Frege's distinction between sense (Sinn) and reference (Bedeutung) has been his most influential contribution to philosophy, however central it was to his own projects, and however he may have conceived its importance. Philosophers of language influenced by, or reacting against, the distinction and historians of philosophy commenting on it, have all contributed to the voluminous literature surrounding it. Nonetheless in this essay I hope to shed new light on the distinction by considering it in the context of the development of Frege's thought, and connecting it more intimately than is usually done with Frege's interests in logic, especially his views on judgement, truth and inference, which were central to his own projects as he conceived them.
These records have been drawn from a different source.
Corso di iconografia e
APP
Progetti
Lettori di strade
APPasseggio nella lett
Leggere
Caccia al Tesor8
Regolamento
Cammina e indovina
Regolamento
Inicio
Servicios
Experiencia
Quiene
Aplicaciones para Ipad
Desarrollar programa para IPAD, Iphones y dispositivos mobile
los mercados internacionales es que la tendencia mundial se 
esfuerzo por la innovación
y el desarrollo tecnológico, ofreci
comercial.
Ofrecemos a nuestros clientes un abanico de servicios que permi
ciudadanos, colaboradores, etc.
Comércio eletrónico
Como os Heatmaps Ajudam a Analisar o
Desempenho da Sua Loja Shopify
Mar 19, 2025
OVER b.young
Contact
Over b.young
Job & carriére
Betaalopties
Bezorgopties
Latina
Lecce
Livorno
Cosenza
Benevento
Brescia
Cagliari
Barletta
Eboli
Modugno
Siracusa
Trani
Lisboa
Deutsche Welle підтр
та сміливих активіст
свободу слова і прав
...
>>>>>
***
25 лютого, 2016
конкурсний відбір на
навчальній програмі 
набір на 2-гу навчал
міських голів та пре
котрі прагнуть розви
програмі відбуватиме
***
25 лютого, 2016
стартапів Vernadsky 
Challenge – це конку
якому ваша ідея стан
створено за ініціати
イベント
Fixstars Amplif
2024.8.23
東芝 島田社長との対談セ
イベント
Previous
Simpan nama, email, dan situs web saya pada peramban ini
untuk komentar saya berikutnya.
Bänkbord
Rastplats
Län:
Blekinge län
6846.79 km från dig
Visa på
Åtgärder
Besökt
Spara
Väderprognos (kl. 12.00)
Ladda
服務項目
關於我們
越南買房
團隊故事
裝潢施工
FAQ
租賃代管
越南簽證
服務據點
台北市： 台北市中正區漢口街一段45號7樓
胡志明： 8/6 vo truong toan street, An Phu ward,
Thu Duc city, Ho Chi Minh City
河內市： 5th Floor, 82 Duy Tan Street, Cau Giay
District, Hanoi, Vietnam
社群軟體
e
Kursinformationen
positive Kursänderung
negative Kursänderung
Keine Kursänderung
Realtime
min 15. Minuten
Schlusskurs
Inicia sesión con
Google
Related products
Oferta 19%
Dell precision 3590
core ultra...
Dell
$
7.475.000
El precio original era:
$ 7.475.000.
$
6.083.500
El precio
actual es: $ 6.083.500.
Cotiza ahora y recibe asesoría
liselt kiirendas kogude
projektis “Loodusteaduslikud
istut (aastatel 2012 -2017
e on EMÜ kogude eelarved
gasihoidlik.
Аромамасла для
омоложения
Frege does not employ the terminology of sense and reference in his first great logical-philosophical work, the Begriffsschrift of 1879 (Bs). However, Bs already contains the seeds of the distinction in its notion of 'content' (Inhalt). Tracing out the difficulties inherent in Frege’s early talk of ‘content’ illuminates the need for this distinction, as well as his further difficulties in formulating it. Bs contains two distinct, yet interrelated, ancestors of the sense–reference distinction. Section 1 discusses the first root of the distinction, which lies in Frege’s notion of judgeable content, expressed by sentences. The second root lies in his account of identity sentences, and the associated idea of ‘modes of determination’ of a content. Section 2 explores this account in detail, and reveals some of the difficulties inherent in it. Sections 3 and 4 show how the needs of Frege’s project in the philosophy of mathematics brought these difficulties to the fore and led to the development of the mature sense–reference distinction. Sections 5 to 8 expound Frege’s mature vision; section 9 then examines some of the remaining difficulties in the light of the development of the distinction.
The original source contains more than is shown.